Die ABENDZEITUNG in München notiert:

"Es deutet viel darauf hin, dass die deutsche Wirtschaft aus dem Tal kommt - zumindest 2006. Damit mehr daraus wird, muss aber noch mehr passieren: Die Regierung muss die Reformen vorantreiben. Die Firmen müssen wieder Leute einstellen und nicht nur entlassen. Die Verbraucher - wir alle - müssen wieder zuversichtlicher werden. Machen wir also den Anfang: Es gibt eine gute Nachricht - freuen wir uns einfach darüber."

Der GENERAL-ANZEIGER aus Bonn weist darauf hin:

"Nur wenn die Unternehmen von ihrem Sparkurs abrücken, steigen die Chancen auf einen wirklichen Aufschwung. Dann folgen - so zumindest die Theorie - Einstellungen, die Gehälter steigen, und endlich würden auch die derzeit so zögerlichen Verbraucher wieder Geld ausgeben. Viel Zeit bleibt für eine solche Entwicklung nicht. Bis 2007 sollte die Wirtschaft Fahrt aufgenommen haben, denn dann droht die Mehrwertsteuererhöhung als Dämpfer."

Abschließend noch die MÄRKISCHE ALLGEMEINE aus Potsdam, die die Lage weitaus pessimistischer bewertet. Zitat:

"Für Euphorie ist es zu früh. Zum einen ist unklar, wie lange diese neue Zuversicht wirklich dauert. Denn 2006 wird ein Konsumschub erwartet, der im Jahr darauf mit der Mehrwertsteuererhöhung wieder vorbei sein könnte.
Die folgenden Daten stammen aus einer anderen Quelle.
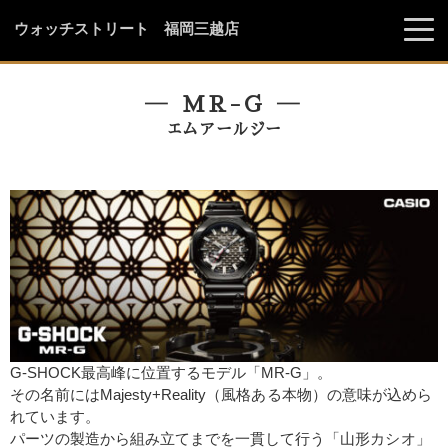
ウォッチストリート 福岡三越店
― MR-G ―
エムアールジー
G-SHOCK最高峰に位置するモデル「MR-G」。
その名前にはMajesty+Reality（風格ある本物）の意味が込めら
れています。
パーツの製造から組み立てまでを一貫して行う「山形カシオ」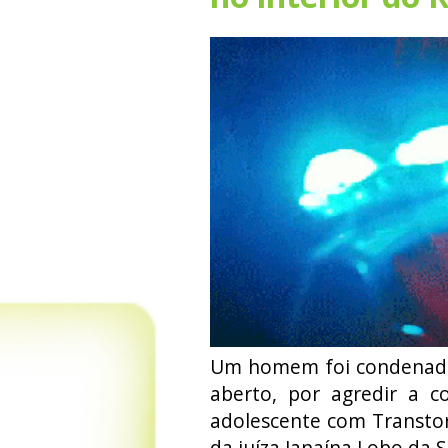
Um homem foi condenado a
aberto, por agredir a c
adolescente com Transtorn
da juíza Janaína Lobo da S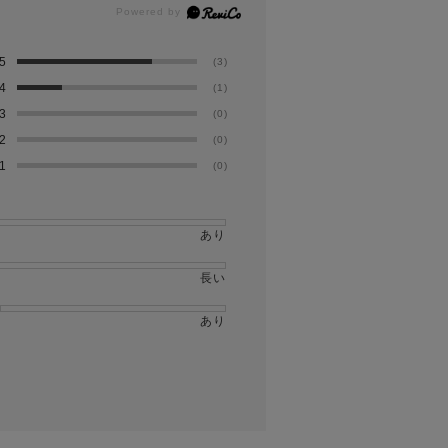
5
(3)
4
(1)
3
(0)
2
(0)
1
(0)
あり
長い
あり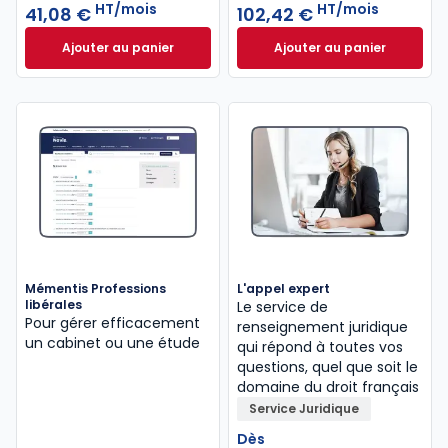
HT/mois
HT/mois
41,08 €
102,42 €
Ajouter au panier
Ajouter au panier
Mémentis Comptable à 41,08 €
HT/mois
INNEO Cabinet com
Mémentis Professions
L'appel expert
libérales
Le service de
Pour gérer efficacement
renseignement juridique
un cabinet ou une étude
qui répond à toutes vos
questions, quel que soit le
domaine du droit français
Service Juridique
Dès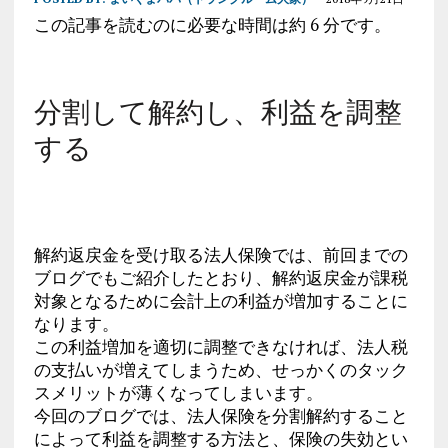
この記事を読むのに必要な時間は約 6 分です。
分割して解約し、利益を調整
する
解約返戻金を受け取る法人保険では、前回までの
ブログでもご紹介したとおり、解約返戻金が課税
対象となるために会計上の利益が増加することに
なります。
この利益増加を適切に調整できなければ、法人税
の支払いが増えてしまうため、せっかくのタック
スメリットが薄くなってしまいます。
今回のブログでは、法人保険を分割解約すること
によって利益を調整する方法と、保険の失効とい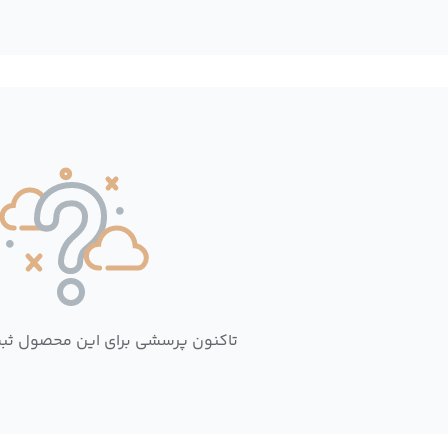
تاکنون پرسشی برای این محصول ثب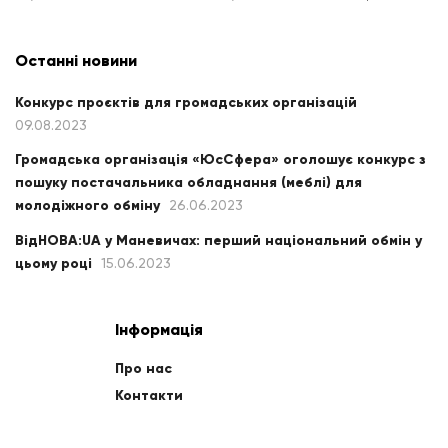
Останні новини
Конкурс проєктів для громадських організацій
09.08.2023
Громадська організація «ЮсСфера» оголошує конкурс з
пошуку постачальника обладнання (меблі) для
молодіжного обміну
26.06.2023
ВідНОВА:UA у Маневичах: перший національний обмін у
цьому році
15.06.2023
Інформація
Про нас
Контакти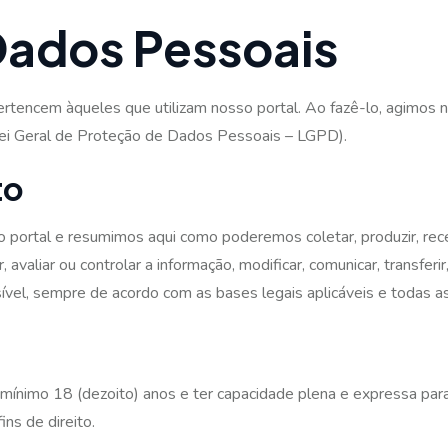
Dados Pessoais
rtencem àqueles que utilizam nosso portal. Ao fazê-lo, agimos
Lei Geral de Proteção de Dados Pessoais – LGPD).
to
rtal e resumimos aqui como poderemos coletar, produzir, receptar, c
ar, avaliar ou controlar a informação, modificar, comunicar, transferi
ível, sempre de acordo com as bases legais aplicáveis e todas as
 no mínimo 18 (dezoito) anos e ter capacidade plena e expressa pa
ns de direito.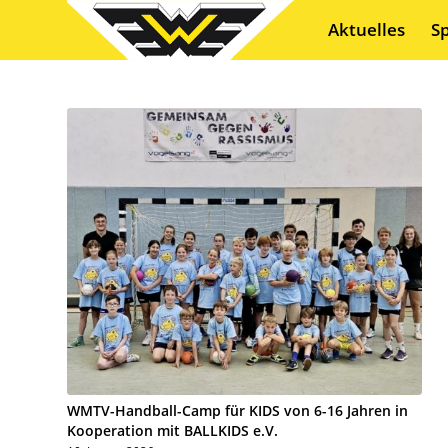
Aktuelles
S
WMTV-Handball-Camp für KIDS von 6-16 Jahren in
Kooperation mit BALLKIDS e.V.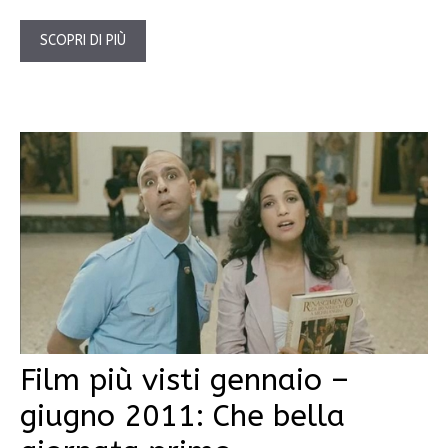
SCOPRI DI PIÙ
Film più visti gennaio –
giugno 2011: Che bella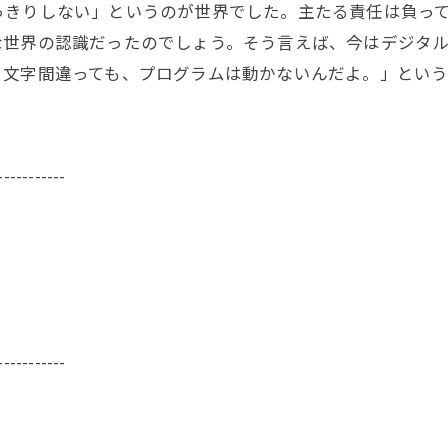
きりしない」というのが世界でした。主たる責任は負って
な世界の認識だったのでしょう。そう言えば、今はデジタ
１文字間違っても、プログラムは動かないんだよ。」という
-----------
-----------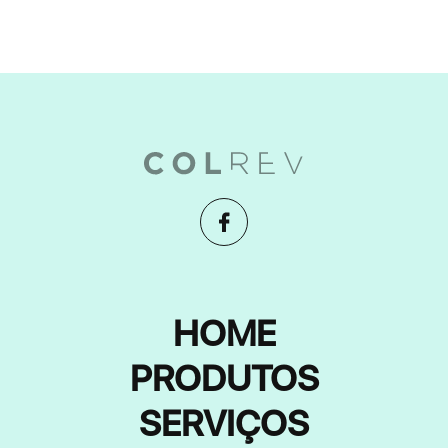
HOME
PRODUTOS
SERVIÇOS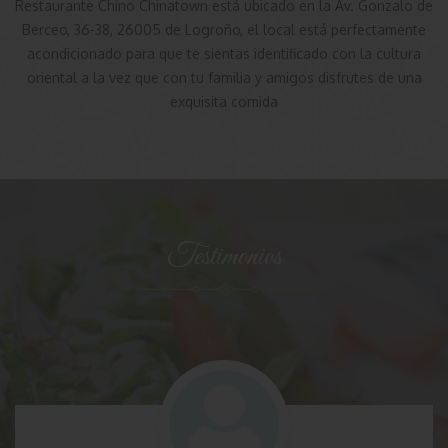
Restaurante Chino Chinatown está ubicado en la Av. Gonzalo de
Berceo, 36-38, 26005 de Logroño, el local está perfectamente
acondicionado para que te sientas identificado con la cultura
oriental a la vez que con tu familia y amigos disfrutes de una
exquisita comida
Testimonios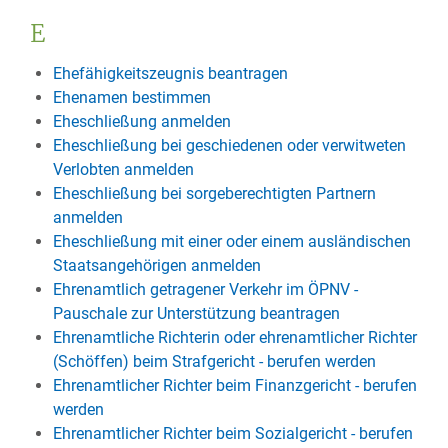
E
Ehefähigkeitszeugnis beantragen
Ehenamen bestimmen
Eheschließung anmelden
Eheschließung bei geschiedenen oder verwitweten
Verlobten anmelden
Eheschließung bei sorgeberechtigten Partnern
anmelden
Eheschließung mit einer oder einem ausländischen
Staatsangehörigen anmelden
Ehrenamtlich getragener Verkehr im ÖPNV -
Pauschale zur Unterstützung beantragen
Ehrenamtliche Richterin oder ehrenamtlicher Richter
(Schöffen) beim Strafgericht - berufen werden
Ehrenamtlicher Richter beim Finanzgericht - berufen
werden
Ehrenamtlicher Richter beim Sozialgericht - berufen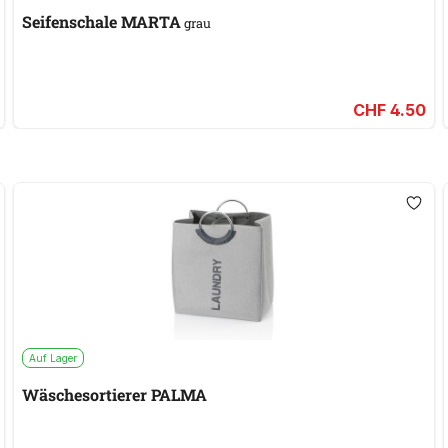
Seifenschale MARTA
grau
CHF 4.50
Auf Lager
Wäschesortierer PALMA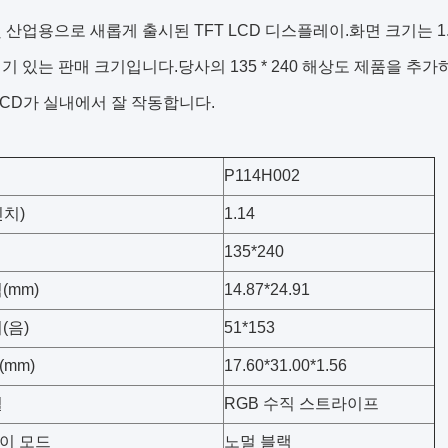
 산업용으로 새롭게 출시된 TFT LCD 디스플레이.화면 크기는 1
기 있는 판매 크기입니다.당사의 135 * 240 해상도 제품을 추
LCD가 실내에서 잘 작동합니다.
P114H002
치)
1.14
135*240
(mm)
14.87*24.91
(음)
51*153
mm)
17.60*31.00*1.56
열
RGB 수직 스트라이프
이 모드
노멀 블랙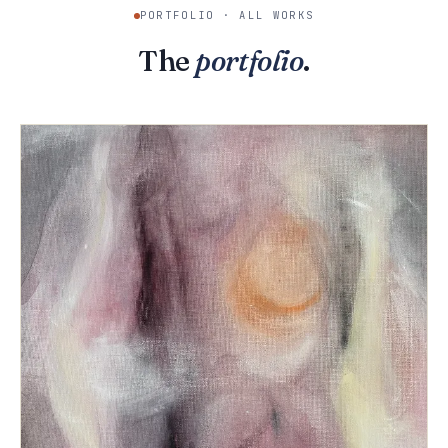
PORTFOLIO · ALL WORKS
The
portfolio
.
Zum anderen bleibt abzuwarten, ob der Aufschwung wirklich hilft, das größte Problem in Deutschland zu lösen: die Massenarbeitslosigkeit. Denn während Firmenchefs ihre Lage immer besser beurteilen, geben sie bislang eher an, noch Jobs abbauen zu wollen, als neu einzustellen. Erst wenn die Konjunkturerholung wirklich zu einem Arbeitsplatzwachstum führt, darf die Regierung mit sich zufrieden sein."